Large shops are also likely to have more resources, such as additional tools and equipment, as well as a larger pool of talent to learn from.
Smaller shops are often considered an ideal choice for beginning an auto mechanic career since small businesses tend to require individuals to take on many responsibilities, which can mean seeing a project through from start to finish. This type of setting can allow new mechanics to work on a wide range of vehicles. It can also provide the opportunity to learn how to handle a number of different repairs and procedures.
Some shops tailor themselves to servicing a specific vehicle component or system, such as transmissions, mufflers, or tires. Pursuing work in a shop of this nature could be perfect for someone looking to gain experience in a particular area.
In addition, some shops specialize in niche areas of the automotive market. This can include race cars, muscle cars, imports and 4x4s.
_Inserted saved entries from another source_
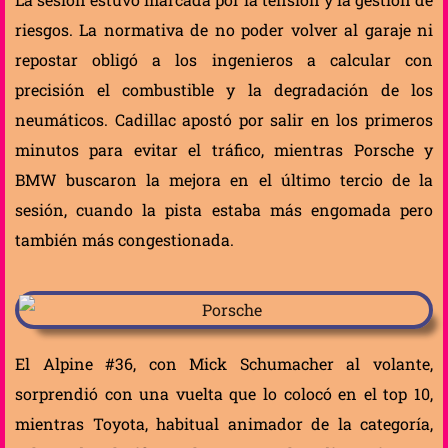
riesgos. La normativa de no poder volver al garaje ni
repostar obligó a los ingenieros a calcular con
precisión el combustible y la degradación de los
neumáticos. Cadillac apostó por salir en los primeros
minutos para evitar el tráfico, mientras Porsche y
BMW buscaron la mejora en el último tercio de la
sesión, cuando la pista estaba más engomada pero
también más congestionada.
El Alpine #36, con Mick Schumacher al volante,
sorprendió con una vuelta que lo colocó en el top 10,
mientras Toyota, habitual animador de la categoría,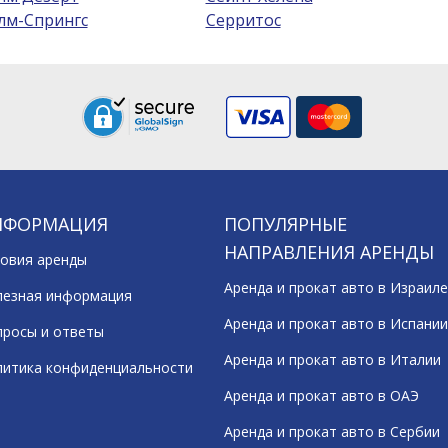
лм-Спрингс
Серритос
НФОРМАЦИЯ
ПОПУЛЯРНЫЕ
НАПРАВЛЕНИЯ АРЕНДЫ
овия аренды
Аренда и прокат авто в Израиле
лезная информация
Аренда и прокат авто в Испании
росы и ответы
Аренда и прокат авто в Италии
литика конфиденциальности
Аренда и прокат авто в ОАЭ
Аренда и прокат авто в Сербии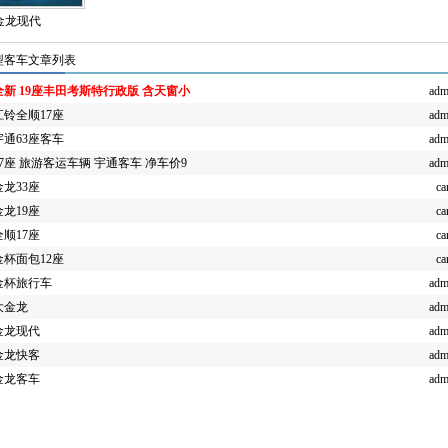
金龙现代
型客车文章列表
全新 19座丰田考斯特行政版 含天窗小
adm
江铃全顺17座
adm
宇通63座客车
adm
37座 旅游客运车辆 宇通客车 净车价9
adm
金龙33座
ca
金龙19座
ca
全顺17座
ca
金杯面包12座
ca
金杯旅行车
adm
大金龙
adm
金龙现代
adm
金龙快客
adm
金龙客车
adm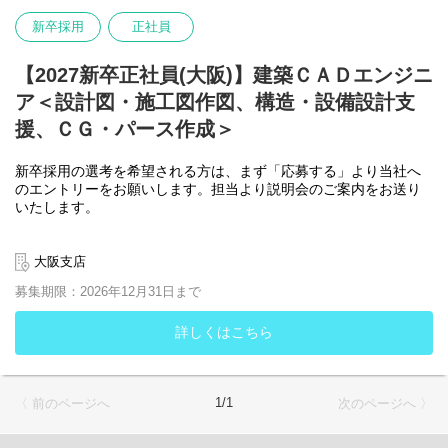
〒136-0075 東京都江東区新砂1丁目3-3 竹中セントラルビル
サウス 2階
新卒採用
正社員
【2027新卒正社員(大阪)】建築ＣＡＤエンジニ
ア＜設計図・施工図作図、構造・設備設計支
援、ＣＧ・パース作成＞
新卒採用の選考を希望される方は、まず「応募する」より当社へ
のエントリーをお願いします。担当より説明会のご案内をお送り
いたします。
説明会ご参加の後、選考のエントリーを希望される方は
以下の書類をご郵送ください。
大阪支店
・履歴書
募集期限：2026年12月31日まで
・卒業見込証明書
・成績証明書
・健康診断書
詳しくはこちら
・受付票（当社フォーマット）
大阪支店管理部 採用担当
〒541-0053 大阪市中央区本町4丁目1-13 御堂ビル2階
1/1
〈 前のページへ
次のページへ 〉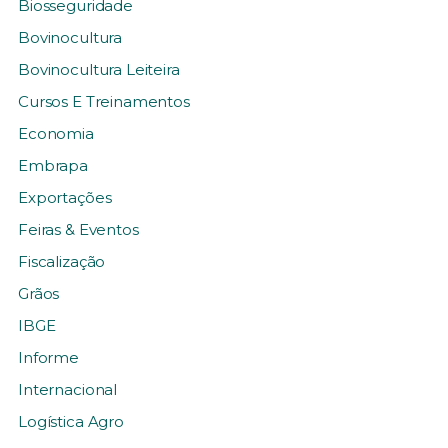
Biosseguridade
Bovinocultura
Bovinocultura Leiteira
Cursos E Treinamentos
Economia
Embrapa
Exportações
Feiras & Eventos
Fiscalização
Grãos
IBGE
Informe
Internacional
Logística Agro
Typically, these types of shops work with aftermarket and performance products that require specialized knowledge.
Q. What are the typical work hours?
A: Most automotive shops, especially dealerships, are open during normal business hours, which makes for a typical 40-hour workweek. However, an increasing number of shops are open on weekends and evenings, which could translate into longer shifts and/or weekend shifts.
Also, some mechanics work longer than 40 hours per week due to different pay schedules, such as the flat rate pay system mentioned above.
With the entrepreneurial route, there is also the potential of working the longer hours often associated with being a small business owner.
Q: What are the job’s benefits?
A: Auto professionals tend to meet a lot of new people and have the opportunity to carry out a multitude of different jobs throughout their workday.
An integral aspect of this occupation includes diagnosing and troubleshooting mechanical issues, and problem solving can be fun and challenging.
With experience and/or further education, many technicians advance their careers to the management level or even pursue the option of becoming a shop owner or instructor.
Unless they work in a one-person shop, mechanics usually work in a team-based environment. This means having the experience and knowledge of others to draw from.